## TASK ITEM:
Scan the entries below. Return every line that includes "menjadi".

::: DATASET RECORDS :::

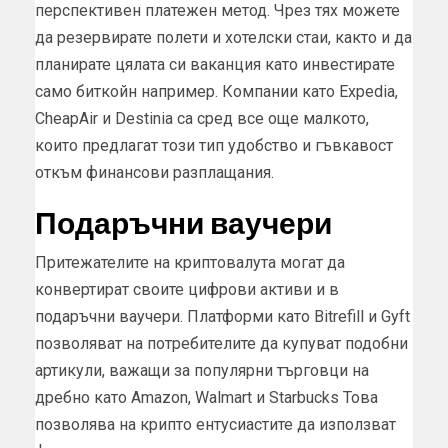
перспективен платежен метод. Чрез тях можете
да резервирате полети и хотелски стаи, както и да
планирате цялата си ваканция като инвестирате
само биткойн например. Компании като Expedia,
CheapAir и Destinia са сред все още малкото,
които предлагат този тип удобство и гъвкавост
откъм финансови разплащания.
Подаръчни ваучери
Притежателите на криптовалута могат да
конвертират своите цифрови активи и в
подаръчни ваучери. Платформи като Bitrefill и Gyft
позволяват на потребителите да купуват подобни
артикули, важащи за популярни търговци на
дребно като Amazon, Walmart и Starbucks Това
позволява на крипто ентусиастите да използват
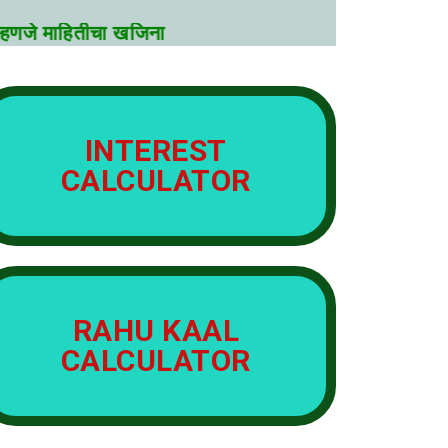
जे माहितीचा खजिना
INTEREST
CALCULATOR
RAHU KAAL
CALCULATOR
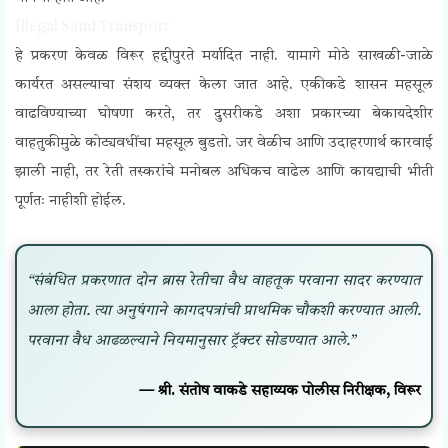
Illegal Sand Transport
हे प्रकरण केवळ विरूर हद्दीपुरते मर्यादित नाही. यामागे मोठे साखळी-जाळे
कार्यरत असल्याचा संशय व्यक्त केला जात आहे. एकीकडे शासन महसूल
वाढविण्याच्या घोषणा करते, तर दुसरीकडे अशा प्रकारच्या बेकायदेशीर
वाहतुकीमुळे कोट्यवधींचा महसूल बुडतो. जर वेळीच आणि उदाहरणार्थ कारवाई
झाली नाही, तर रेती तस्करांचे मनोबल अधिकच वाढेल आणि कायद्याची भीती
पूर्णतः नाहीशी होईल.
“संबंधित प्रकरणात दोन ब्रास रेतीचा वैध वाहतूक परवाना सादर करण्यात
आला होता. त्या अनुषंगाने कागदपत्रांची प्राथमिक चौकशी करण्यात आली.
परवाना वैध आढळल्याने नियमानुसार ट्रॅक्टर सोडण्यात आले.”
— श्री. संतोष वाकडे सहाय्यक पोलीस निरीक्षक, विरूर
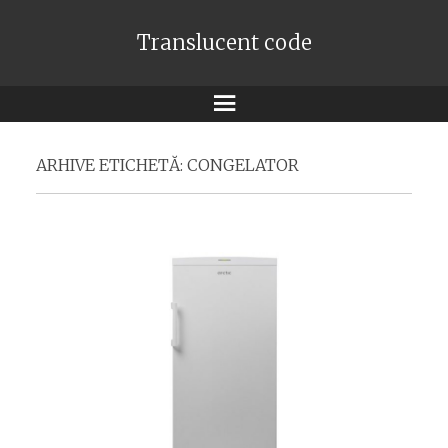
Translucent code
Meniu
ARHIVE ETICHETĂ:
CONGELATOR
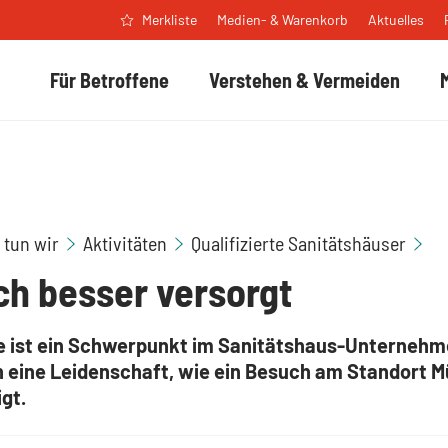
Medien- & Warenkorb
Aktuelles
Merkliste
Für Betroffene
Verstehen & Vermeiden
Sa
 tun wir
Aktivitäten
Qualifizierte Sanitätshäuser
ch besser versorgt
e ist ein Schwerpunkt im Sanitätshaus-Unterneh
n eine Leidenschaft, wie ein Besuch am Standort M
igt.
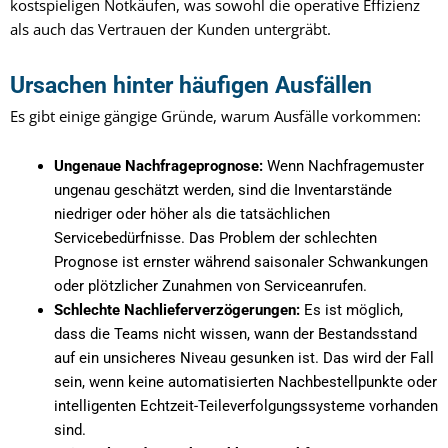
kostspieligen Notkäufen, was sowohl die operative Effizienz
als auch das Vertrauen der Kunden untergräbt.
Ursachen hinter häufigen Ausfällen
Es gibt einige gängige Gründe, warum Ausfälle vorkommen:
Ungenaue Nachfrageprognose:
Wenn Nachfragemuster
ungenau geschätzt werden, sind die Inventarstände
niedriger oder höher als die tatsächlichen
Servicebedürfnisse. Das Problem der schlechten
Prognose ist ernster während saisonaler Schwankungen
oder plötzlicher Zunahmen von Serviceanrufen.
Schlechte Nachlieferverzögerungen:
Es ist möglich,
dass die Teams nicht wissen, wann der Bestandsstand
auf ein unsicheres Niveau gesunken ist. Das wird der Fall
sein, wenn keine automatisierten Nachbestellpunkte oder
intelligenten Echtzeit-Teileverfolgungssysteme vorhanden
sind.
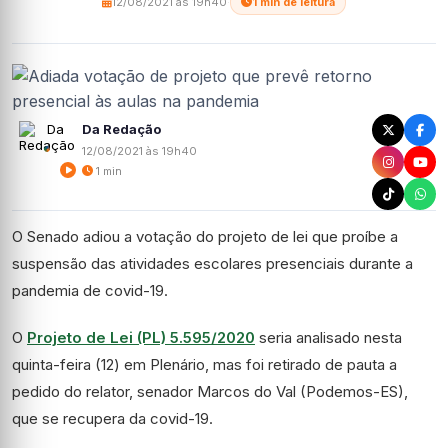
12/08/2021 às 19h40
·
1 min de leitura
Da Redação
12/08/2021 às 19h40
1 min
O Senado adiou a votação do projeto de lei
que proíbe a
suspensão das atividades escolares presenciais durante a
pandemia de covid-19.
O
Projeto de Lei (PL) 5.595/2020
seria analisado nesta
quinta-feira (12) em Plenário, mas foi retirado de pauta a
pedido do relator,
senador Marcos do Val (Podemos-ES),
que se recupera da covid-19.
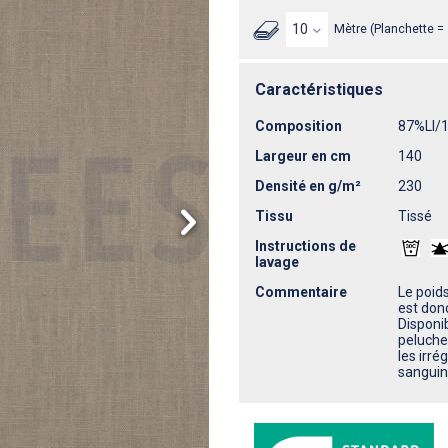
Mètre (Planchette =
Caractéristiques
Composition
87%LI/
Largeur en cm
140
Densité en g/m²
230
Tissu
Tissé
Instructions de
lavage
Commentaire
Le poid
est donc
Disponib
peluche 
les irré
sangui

:::
::: DATASET RECORDS :::

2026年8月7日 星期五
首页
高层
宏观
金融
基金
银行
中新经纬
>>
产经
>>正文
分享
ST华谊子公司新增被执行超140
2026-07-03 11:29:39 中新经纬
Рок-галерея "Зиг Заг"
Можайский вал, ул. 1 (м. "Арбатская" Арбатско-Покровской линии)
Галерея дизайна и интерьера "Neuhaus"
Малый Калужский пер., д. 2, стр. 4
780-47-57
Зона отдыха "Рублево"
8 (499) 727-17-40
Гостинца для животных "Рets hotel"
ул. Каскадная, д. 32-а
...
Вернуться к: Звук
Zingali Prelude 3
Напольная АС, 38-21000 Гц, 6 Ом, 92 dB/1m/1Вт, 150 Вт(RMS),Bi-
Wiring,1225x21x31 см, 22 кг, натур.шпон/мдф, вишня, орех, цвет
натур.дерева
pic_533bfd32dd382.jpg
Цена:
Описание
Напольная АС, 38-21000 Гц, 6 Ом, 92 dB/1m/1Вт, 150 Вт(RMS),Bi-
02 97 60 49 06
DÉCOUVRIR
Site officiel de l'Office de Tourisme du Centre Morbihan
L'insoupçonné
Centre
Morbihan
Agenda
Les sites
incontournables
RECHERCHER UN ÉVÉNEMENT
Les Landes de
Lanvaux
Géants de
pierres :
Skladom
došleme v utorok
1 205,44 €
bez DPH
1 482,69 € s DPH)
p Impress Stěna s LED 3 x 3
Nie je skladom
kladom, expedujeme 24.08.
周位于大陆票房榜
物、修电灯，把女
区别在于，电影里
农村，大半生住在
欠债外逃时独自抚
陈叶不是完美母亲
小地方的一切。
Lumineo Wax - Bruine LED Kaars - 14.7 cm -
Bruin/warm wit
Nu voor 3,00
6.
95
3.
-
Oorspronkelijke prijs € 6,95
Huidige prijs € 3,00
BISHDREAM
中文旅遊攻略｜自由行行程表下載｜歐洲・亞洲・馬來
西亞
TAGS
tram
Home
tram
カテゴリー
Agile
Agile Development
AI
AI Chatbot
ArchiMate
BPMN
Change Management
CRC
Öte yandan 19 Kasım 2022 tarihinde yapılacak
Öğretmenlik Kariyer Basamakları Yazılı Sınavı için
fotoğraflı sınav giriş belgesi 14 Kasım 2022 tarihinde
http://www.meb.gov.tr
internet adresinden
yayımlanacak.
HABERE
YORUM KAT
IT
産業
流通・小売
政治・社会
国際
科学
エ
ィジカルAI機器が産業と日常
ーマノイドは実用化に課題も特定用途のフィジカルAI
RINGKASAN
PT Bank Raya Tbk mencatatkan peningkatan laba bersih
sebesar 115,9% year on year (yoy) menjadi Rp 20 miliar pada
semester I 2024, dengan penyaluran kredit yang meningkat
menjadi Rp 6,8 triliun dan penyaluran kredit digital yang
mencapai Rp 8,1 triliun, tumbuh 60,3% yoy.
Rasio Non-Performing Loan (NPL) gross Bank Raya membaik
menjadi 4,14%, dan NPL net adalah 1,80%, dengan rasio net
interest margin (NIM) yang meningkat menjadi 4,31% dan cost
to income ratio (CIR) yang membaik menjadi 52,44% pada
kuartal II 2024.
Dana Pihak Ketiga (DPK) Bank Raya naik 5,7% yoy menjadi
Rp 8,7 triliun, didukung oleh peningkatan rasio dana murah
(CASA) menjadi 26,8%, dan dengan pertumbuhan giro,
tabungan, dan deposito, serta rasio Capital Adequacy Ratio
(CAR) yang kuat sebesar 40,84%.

:::
::: DATASET RECORDS :::

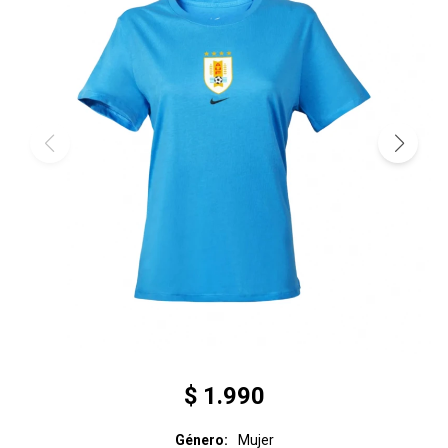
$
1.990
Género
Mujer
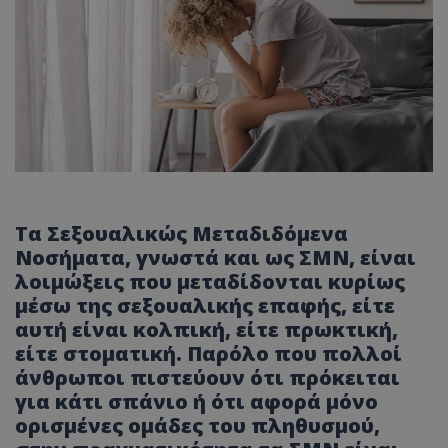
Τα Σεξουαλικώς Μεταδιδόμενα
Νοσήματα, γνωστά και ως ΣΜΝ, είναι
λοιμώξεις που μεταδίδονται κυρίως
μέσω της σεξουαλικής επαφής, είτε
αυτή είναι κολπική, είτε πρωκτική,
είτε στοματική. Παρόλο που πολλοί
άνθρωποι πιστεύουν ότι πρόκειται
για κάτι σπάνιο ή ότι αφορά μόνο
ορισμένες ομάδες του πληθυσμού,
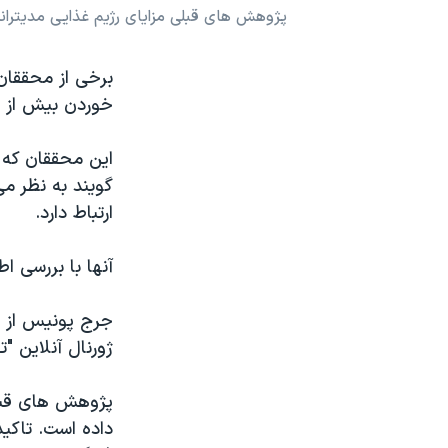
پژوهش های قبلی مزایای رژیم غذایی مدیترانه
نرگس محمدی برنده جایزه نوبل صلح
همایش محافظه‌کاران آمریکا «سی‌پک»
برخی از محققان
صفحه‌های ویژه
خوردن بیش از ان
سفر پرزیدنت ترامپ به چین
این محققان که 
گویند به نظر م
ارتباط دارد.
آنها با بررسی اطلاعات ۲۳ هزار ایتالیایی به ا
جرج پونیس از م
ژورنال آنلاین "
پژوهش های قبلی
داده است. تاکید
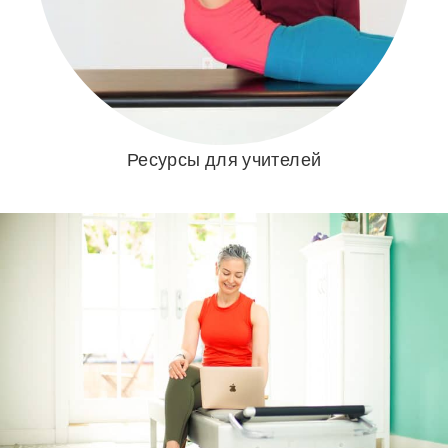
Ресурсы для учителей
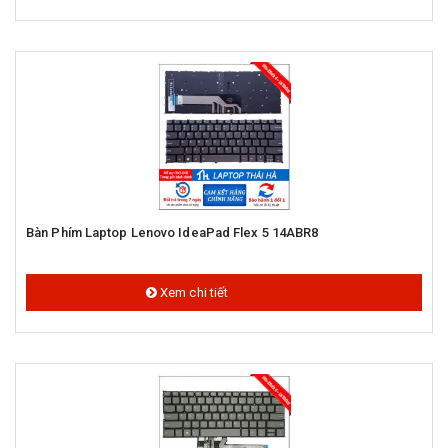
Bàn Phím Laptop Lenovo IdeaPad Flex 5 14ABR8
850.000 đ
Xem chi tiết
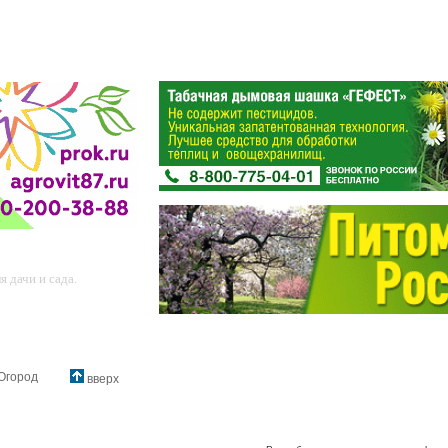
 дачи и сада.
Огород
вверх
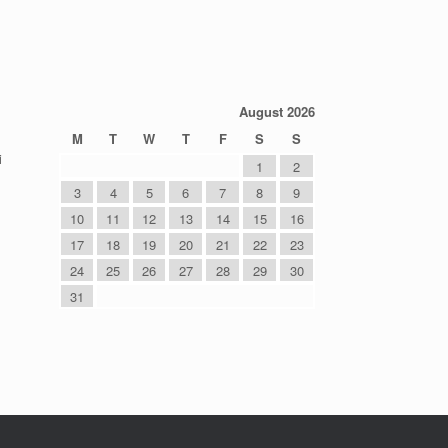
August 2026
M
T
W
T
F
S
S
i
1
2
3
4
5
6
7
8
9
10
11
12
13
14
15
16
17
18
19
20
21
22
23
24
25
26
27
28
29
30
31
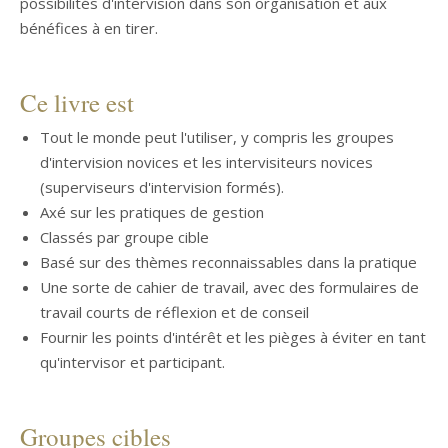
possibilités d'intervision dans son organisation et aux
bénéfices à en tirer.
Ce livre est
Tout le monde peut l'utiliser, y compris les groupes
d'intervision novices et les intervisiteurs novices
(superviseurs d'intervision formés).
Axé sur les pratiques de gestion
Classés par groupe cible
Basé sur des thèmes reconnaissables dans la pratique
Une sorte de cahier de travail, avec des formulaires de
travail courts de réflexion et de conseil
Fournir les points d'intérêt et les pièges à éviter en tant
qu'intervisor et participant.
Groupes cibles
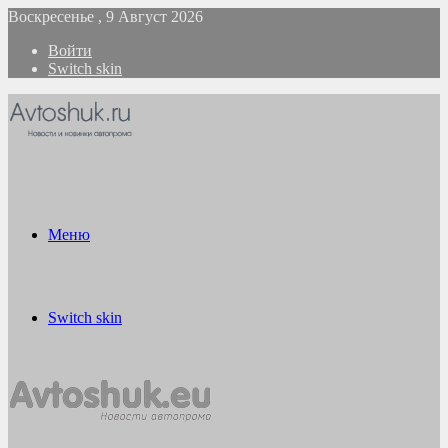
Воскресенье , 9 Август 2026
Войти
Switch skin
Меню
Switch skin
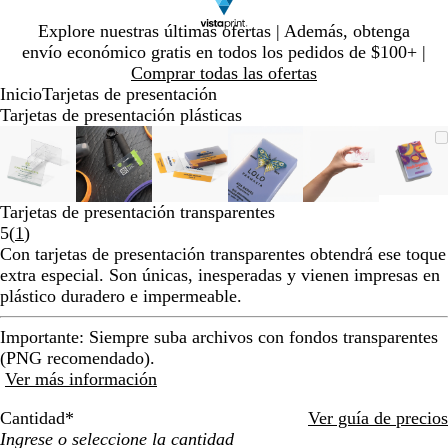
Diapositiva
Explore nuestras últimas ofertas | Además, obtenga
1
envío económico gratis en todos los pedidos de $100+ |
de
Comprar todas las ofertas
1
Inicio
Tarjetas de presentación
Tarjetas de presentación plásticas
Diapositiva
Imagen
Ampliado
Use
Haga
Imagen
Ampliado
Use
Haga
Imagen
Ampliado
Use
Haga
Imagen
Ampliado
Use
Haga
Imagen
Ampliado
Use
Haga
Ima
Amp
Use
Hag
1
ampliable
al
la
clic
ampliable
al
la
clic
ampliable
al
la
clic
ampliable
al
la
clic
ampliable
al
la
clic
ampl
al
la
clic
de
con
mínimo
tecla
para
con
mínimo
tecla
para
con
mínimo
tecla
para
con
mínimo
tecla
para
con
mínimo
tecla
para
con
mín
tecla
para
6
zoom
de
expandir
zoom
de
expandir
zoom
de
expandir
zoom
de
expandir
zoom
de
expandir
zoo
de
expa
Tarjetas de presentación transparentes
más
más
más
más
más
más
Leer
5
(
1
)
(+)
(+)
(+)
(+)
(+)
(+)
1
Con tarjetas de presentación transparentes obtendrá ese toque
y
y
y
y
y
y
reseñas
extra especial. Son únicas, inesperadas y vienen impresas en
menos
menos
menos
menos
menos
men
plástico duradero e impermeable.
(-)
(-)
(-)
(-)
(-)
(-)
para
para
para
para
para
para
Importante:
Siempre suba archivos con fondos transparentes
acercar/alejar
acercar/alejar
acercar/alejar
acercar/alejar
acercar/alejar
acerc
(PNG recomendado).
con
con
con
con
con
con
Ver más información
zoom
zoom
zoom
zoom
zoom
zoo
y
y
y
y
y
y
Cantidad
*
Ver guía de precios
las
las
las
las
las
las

:::

## OUTPUT FOR THIS TASK:
sebesar 115,9% year on year (yoy) menjadi Rp 20 miliar pada
menjadi Rp 6,8 triliun dan penyaluran kredit digital yang
menjadi 4,14%, dan NPL net adalah 1,80%, dengan rasio net
interest margin (NIM) yang meningkat menjadi 4,31% dan cost
to income ratio (CIR) yang membaik menjadi 52,44% pada
Dana Pihak Ketiga (DPK) Bank Raya naik 5,7% yoy menjadi
(CASA) menjadi 26,8%, dan dengan pertumbuhan giro,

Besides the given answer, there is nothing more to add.